Government guidelines propose vitamin D supplements in the diet

By Michelle Perrett contact

- Last updated on GMT

Public Health England has recommended vitamin D supplements to compensate for lack of sunlight
Public Health England has recommended vitamin D supplements to compensate for lack of sunlight

Related tags: Nutrition

People in the UK need to consider dietary supplementation of the essential vitamin D in their diets to compensate for the absence of that produced in the body from exposure to sunlight during the months of October to March, according to new government dietary guidelines from Public Health England (PHE).

The new dietary guidelines cover food energy and nutrients for infants, children and young people aged between one and 18 and adults aged 19 years and over and are intended to be used by the public alongside the PHE’s Eatwell Guide, which outlines a healthy diet.

Vitamin D is essential in helping the body to absorb essential elements, such as iron, magnesium, phosphate, zinc and calcium, which promotes bone growth. It is also important for other important bodily functions. Too little vitamin D results in soft bones in children (rickets) and fragile, misshapen bones in adults (osteomalacia).

Vitamin D intake

The guidelines are based on a review of vitamin D intake recommendations by the Scientific Advisory Committee on Nutrition (SACN), a committee of independent experts that advises the Food Standards Agency.
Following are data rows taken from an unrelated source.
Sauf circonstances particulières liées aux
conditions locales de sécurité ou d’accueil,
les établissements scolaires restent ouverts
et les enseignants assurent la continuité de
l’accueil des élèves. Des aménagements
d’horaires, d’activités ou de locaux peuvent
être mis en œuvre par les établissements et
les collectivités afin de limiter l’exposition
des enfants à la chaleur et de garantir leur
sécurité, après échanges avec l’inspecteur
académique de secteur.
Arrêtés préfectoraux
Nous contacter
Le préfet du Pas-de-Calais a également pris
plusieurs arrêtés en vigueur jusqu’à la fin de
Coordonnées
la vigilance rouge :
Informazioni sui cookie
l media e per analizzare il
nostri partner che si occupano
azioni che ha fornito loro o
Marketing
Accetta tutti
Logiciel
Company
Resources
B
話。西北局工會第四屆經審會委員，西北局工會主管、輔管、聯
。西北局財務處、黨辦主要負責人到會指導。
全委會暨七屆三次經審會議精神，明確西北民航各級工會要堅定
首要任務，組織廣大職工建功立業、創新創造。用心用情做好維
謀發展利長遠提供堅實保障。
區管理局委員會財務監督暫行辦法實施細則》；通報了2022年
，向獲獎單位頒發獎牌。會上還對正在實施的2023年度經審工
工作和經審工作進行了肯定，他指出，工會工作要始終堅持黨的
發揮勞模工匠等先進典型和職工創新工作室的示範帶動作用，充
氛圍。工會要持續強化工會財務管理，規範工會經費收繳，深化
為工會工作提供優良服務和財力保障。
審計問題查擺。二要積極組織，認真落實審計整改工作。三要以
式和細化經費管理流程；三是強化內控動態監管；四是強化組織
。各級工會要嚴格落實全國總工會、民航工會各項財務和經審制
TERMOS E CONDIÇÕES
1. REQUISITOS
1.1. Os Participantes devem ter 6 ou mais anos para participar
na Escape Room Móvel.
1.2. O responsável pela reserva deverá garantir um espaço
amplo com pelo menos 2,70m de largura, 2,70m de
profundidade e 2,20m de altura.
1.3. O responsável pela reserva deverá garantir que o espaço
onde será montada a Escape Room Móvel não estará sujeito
In its report ‘Vitamin D and Health’, SACN published new proposals sufficient to maintain a blood vitamin D level of at least 25nmol/litre.

The recommended nutrient intake (RNI) proposed by SACN for all people aged four and above was 10µg/day, which the PHE has included in its new guidelines.
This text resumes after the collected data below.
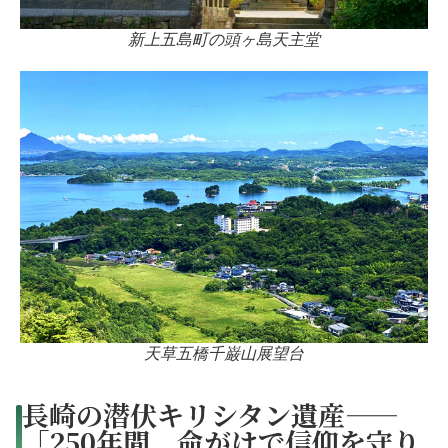
新上五島町の頭ヶ島天主堂
天草五橋千巌山展望台
長崎の潜伏キリシタン遺産——
「250年間、命がけで信仰を守り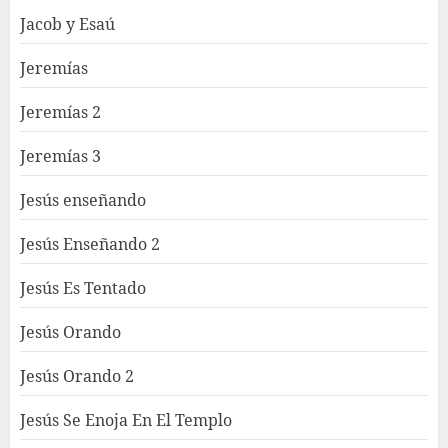
Jacob y Esaú
Jeremías
Jeremías 2
Jeremías 3
Jesús enseñando
Jesús Enseñando 2
Jesús Es Tentado
Jesús Orando
Jesús Orando 2
Jesús Se Enoja En El Templo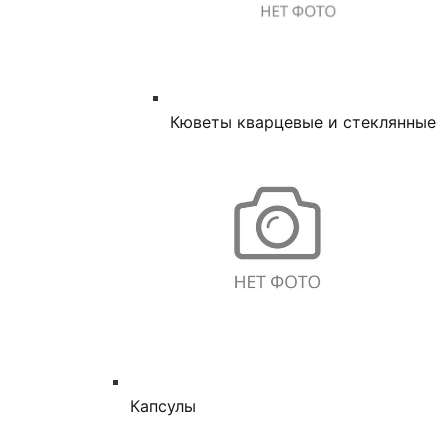
Кюветы кварцевые и стеклянные
Капсулы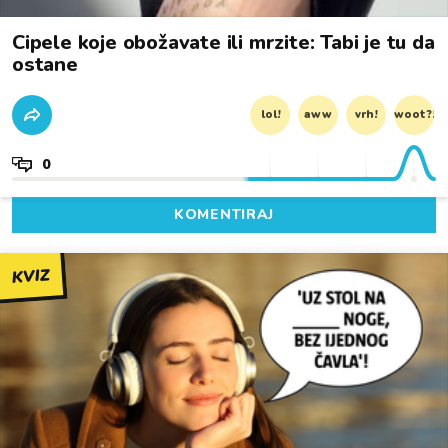
Cipele koje obožavate ili mrzite: Tabi je tu da
ostane
lol!
aww
vrh!
woot?!
0
KOMENTIRAJ
KVIZ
“Between late March/early April and September, the majority of people aged five years and above will probably obtain sufficient vitamin D from sunlight when they are outdoors, alongside foods that naturally contain or are fortified with vitamin D,”​ said British Nutrition Foundation nutrition scientist Dr Rosalind Miller.

“From October to March everyone over the age of five will need to rely on dietary sources of vitamin D. Since vitamin D is found only in a small number of foods, it might be difficult to get enough from foods that naturally contain vitamin D and/or fortified foods alone.
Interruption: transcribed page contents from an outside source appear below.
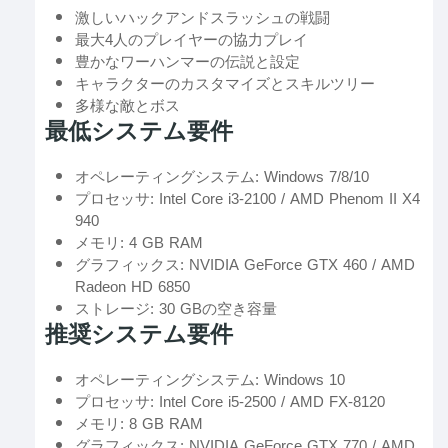
激しいハックアンドスラッシュの戦闘
最大4人のプレイヤーの協力プレイ
豊かなワーハンマーの伝説と設定
キャラクターのカスタマイズとスキルツリー
多様な敵とボス
最低システム要件
オペレーティングシステム: Windows 7/8/10
プロセッサ: Intel Core i3-2100 / AMD Phenom II X4
940
メモリ: 4 GB RAM
グラフィックス: NVIDIA GeForce GTX 460 / AMD
Radeon HD 6850
ストレージ: 30 GBの空き容量
推奨システム要件
オペレーティングシステム: Windows 10
プロセッサ: Intel Core i5-2500 / AMD FX-8120
メモリ: 8 GB RAM
グラフィックス: NVIDIA GeForce GTX 770 / AMD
“So everyone, should consider taking a daily supplement containing 10 micrograms ​[10µg] of vitamin D. As a precaution, it is recommended that infants from birth to one year of age, whether exclusively or partially breastfed, should be given a daily supplement containing 8.5 to 10 µg of vitamin D.”

Miller said that people with very little or no sunshine exposure should take a daily supplement containing 10µg of vitamin D throughout the year.

And she added: “People from minority ethnic groups with dark skin such as those of African, African-Caribbean and South Asian origin might not get enough vitamin D from sunlight in summer so they should consider taking a daily supplement containing 10µg vitamin D throughout the year.”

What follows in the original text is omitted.